WDC Orders in Council (OiC)
All six iEBs were responsible for developing an OiC that outlines the name of the respective WDC, states the industries it covers, sets out the governance arrangements and details any additional functions to be performed by the WDC.
Each IEB engaged with industry to help develop the core content of their OiC and more than 200 people and organisations provided feedback on the draft Orders. This engagement helped ensure WDCs were established in ways that will best meet industry needs.
Once approved by the Minister, OiCs were sent to the Governor-General for signature. On Monday 10 May 2021 Her Excellency the Governor-General, Patsy Reddy, gave Royal Assent, passing in to law, Orders in Council (OiC) establishing the six Workforce Development Councils. The legislation came into effect on 11 June 2021. Read Hon. Chris Hipkins, Minister of Education’s press release here.
The WDC Orders in Council can be viewed here:
- Community, Health, Education and Social Services
- Hanga-Aro-Rau Manufacturing, Engineering and Logistics
- Muka Tangata People, Food and Fibre
- Toi Mai (Creative, Cultural, Recreation and Technology)
- Waihanga Ara Rau Construction and Infrastructure
Note, not all WDCs had selected a Māori name by the time their OiC was submitted.

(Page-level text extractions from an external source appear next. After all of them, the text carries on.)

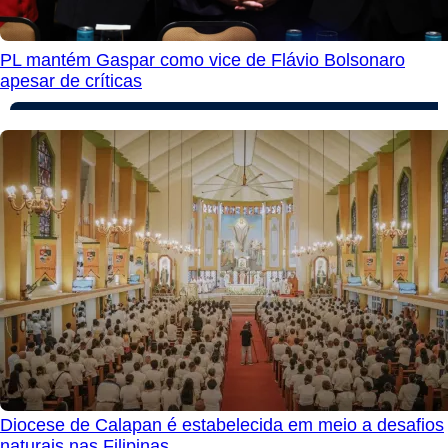
PL mantém Gaspar como vice de Flávio Bolsonaro
apesar de críticas
Diocese de Calapan é estabelecida em meio a desafios
naturais nas Filipinas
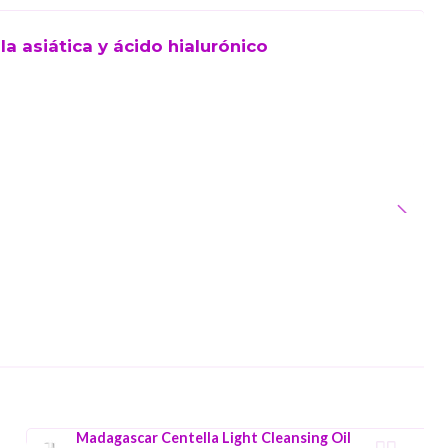
a asiática y ácido hialurónico
Madagascar Centella Light Cleansing Oil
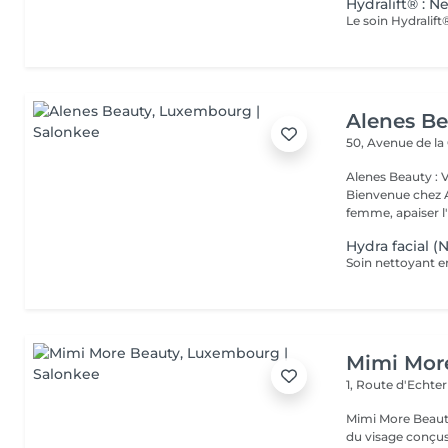
Hydralift® : 
Alenes B
50, Avenue de la
Alenes Beauty : 
Bienvenue chez A
femme, apaiser l'e
Hydra facial 
Soin nettoyant e
Mimi Mor
1, Route d'Echt
Mimi More Beaut
du visage conçus 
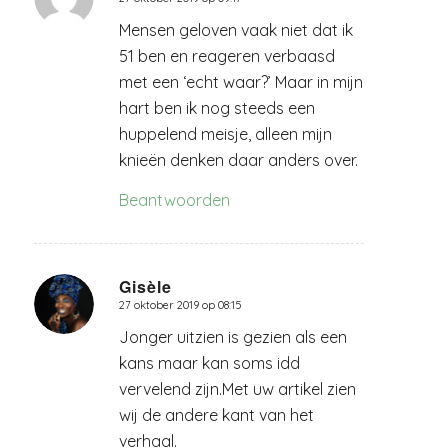
zegt:
Mensen geloven vaak niet dat ik
51 ben en reageren verbaasd
met een ‘echt waar?’ Maar in mijn
hart ben ik nog steeds een
huppelend meisje, alleen mijn
knieën denken daar anders over.
Beantwoorden
Gisèle
27 oktober 2019 op 08:15
zegt:
Jonger uitzien is gezien als een
kans maar kan soms idd
vervelend zijn.Met uw artikel zien
wij de andere kant van het
verhaal.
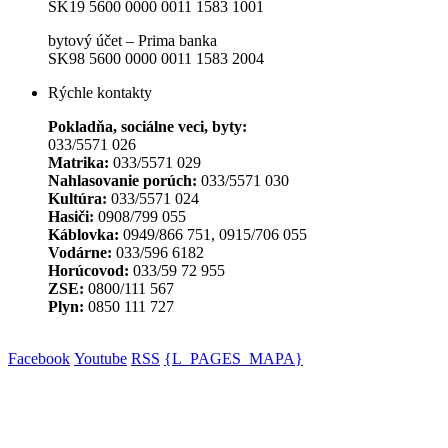
SK19 5600 0000 0011 1583 1001
bytový účet – Prima banka
SK98 5600 0000 0011 1583 2004
Rýchle kontakty
Pokladňa, sociálne veci, byty:
033/5571 026
Matrika:
033/5571 029
Nahlasovanie porúch:
033/5571 030
Kultúra:
033/5571 024
Hasiči:
0908/799 055
Káblovka:
0949/866 751, 0915/706 055
Vodárne:
033/596 6182
Horúcovod:
033/59 72 955
ZSE:
0800/111 567
Plyn:
0850 111 727
Facebook
Youtube
RSS
{L_PAGES_MAPA}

WDC Council appointments process
In early March 2021 Expressions of Interest were sought from industry leaders who wanted to play a critical role in recommending and appointing governance Council members into the six new Workforce Development Councils.
The following Nomination and Appointment Committees* oversaw appointments to the governing Councils of WDCs.
- Waihanga Ara Rau Construction and Infrastructure WDC - Gillian Blythe, Shelley Katae, Sara Paris, Jeremy Sole and Paul Watson.
- Toitū te Waiora Community, Health, Education and Social Services WDC - Hamish Crooks, Josephine Gagan, Fale Andrew Lesa, Te Ropu Poa and Linda Thompson.
- Hanga-Aro-Rau Manufacturing, Engineering and Logistics WDC - Penny Stonyer, Andrew Clearwater, Carla Seymour Mansell, Darren O'Riley, Robert Reid and Christine Spring.
- Muka Tangata - People, Food and Fibre WDC - Jeremy Baker, Sam Huggard, Neville King, Rukumoana Schaafhausen and Vanessa Winning.
- Toi Mai WDC - Glenn Barclay, Nicole Hoey, Candace Kinser, Raewyn Lovett and Trina Tamati.
- Services WDC - Paul Goulter, Raewyn Mahara and Bruce Robertson.
*The Services Workforce Development Council was established via a hybrid model, where some Council members were appointed by the Minister of Education following nominations from TEC. Those members then made remaining appointments. A Services WDC Shortlisting Panel supported this process.